Et s’adressant directement à cette dernière : “Comme vous, la procédure a été maltraitée. Au nom du parquet, je vous présente mes excuses. Ce dossier aurait dû être jugé devant la cour criminelle, puisqu’on connaît les difficultés d’audiencement de la cour d’assises. On a été très mauvais dans la gestion de cette affaire. La dignité du magistrat c’est de reconnaître cette responsabilité. On n’est pas là pour une main aux fesses, amis pour des faits de violence d’une gravité extrême qui ont été prémédités.”
Et de réclamer 4 ans de prison dont une année avec sursis probatoire.

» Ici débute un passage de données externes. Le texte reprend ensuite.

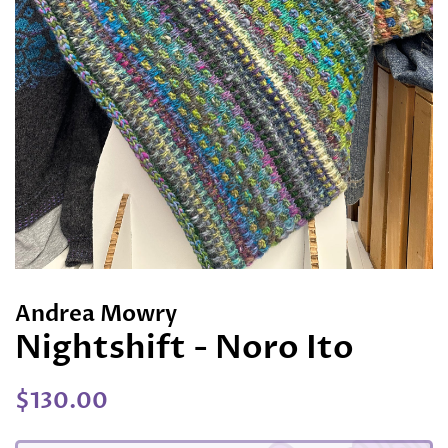
Andrea Mowry
Nightshift - Noro Ito
Regular
Sale
$130.00
price
price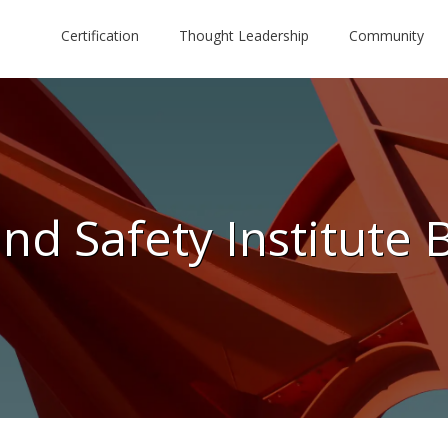
Certification
Thought Leadership
Community
nd Safety Institute 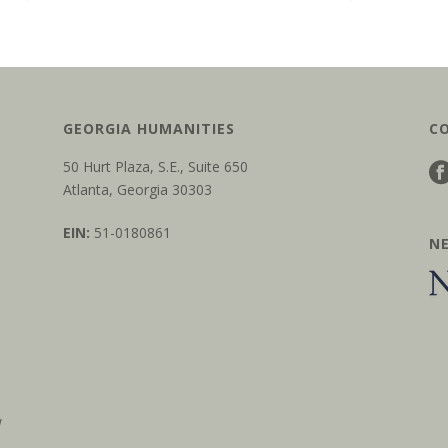
GEORGIA HUMANITIES
C
50 Hurt Plaza, S.E., Suite 650
Atlanta, Georgia 30303
EIN:
51-0180861
N
w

Après les aveux spontanés de son client qui le laisse décontenancé, Me Karim Derbal se ressaisit et passe à l’offensive : “C’est le magistrat instructeur qui a décidé du renvoi du prévenu devant le tribunal correctionnel. La partie civile n’a pas voulu criminaliser le dossier (la victime a aujourd’hui 85 ans, NDLR). Il a toujours nié l’introduction d’un doigt. Il se contredit. L’alcool l’a perdu. Il n’a pas de casier. Il ne faut pas le condamner pour des faits qui n’ont pas été retenus.”
Surprenant bon nombre de professionnels du droit, le tribunal, totalement souverain dans sa décision, prononce une peine de 5 ans de prison avec sursis probatoire renforcé pendant 3 ans.
Toujours dans les délais pour interjeter appel, le procureur Grini s’interrogeait ce jeudi sur cette opportunité.